TASK REQUIREMENTS =
Your answer must be an exact repeat of the lines from the one containing "できるシンプルな見分け方" through the last line of the records, both included, with no pictures.

DATASET EXTRACT =
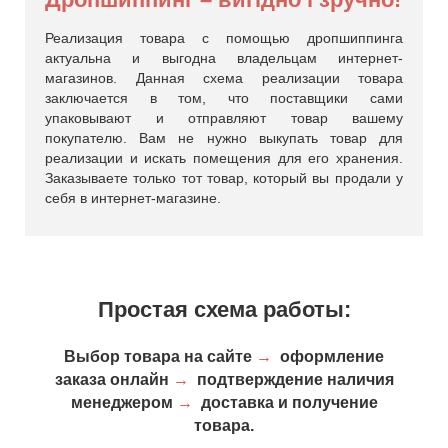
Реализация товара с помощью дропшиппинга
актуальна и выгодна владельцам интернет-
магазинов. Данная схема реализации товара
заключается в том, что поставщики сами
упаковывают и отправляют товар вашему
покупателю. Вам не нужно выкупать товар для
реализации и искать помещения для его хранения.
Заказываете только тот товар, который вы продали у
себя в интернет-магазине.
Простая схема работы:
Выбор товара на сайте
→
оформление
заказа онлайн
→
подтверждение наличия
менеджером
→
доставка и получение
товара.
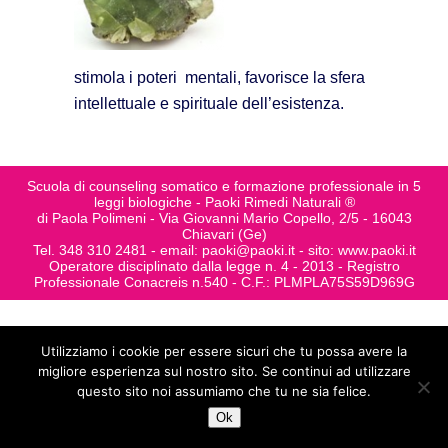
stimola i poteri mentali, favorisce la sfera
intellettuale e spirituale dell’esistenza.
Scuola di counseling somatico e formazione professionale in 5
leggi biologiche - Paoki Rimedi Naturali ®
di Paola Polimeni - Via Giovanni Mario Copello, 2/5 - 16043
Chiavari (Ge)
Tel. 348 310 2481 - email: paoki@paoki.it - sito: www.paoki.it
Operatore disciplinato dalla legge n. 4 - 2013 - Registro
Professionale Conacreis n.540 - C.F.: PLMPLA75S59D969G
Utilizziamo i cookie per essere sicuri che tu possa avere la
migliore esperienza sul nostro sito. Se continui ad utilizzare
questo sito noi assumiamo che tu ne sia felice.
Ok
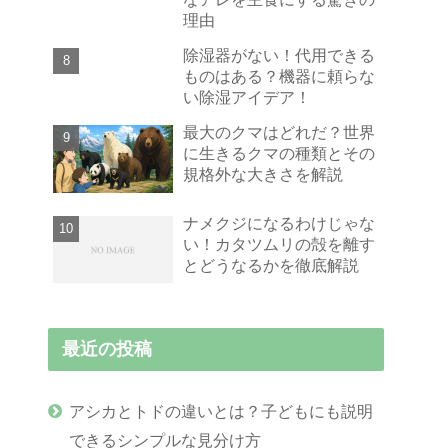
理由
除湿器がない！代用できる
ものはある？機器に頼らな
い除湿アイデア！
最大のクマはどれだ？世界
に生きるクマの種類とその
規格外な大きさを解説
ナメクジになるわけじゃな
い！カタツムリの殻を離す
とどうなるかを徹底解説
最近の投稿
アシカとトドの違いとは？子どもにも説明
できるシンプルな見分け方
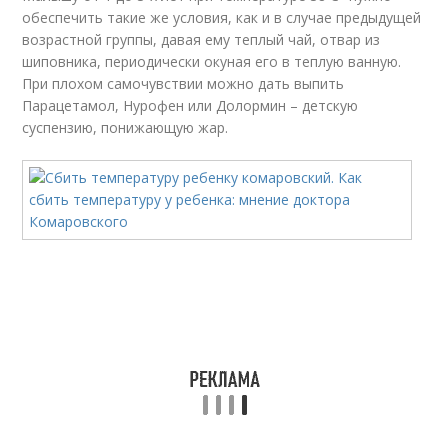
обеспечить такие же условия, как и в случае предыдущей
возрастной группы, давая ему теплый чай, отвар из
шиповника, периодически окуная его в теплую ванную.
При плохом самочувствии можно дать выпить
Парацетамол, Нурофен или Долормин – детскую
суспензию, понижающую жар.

COMPLETED TASK =
できるシンプルな見分け方
обеспечить такие же условия, как и в случае предыдущей
возрастной группы, давая ему теплый чай, отвар из
шиповника, периодически окуная его в теплую ванную.
При плохом самочувствии можно дать выпить
Парацетамол, Нурофен или Долормин – детскую
суспензию, понижающую жар.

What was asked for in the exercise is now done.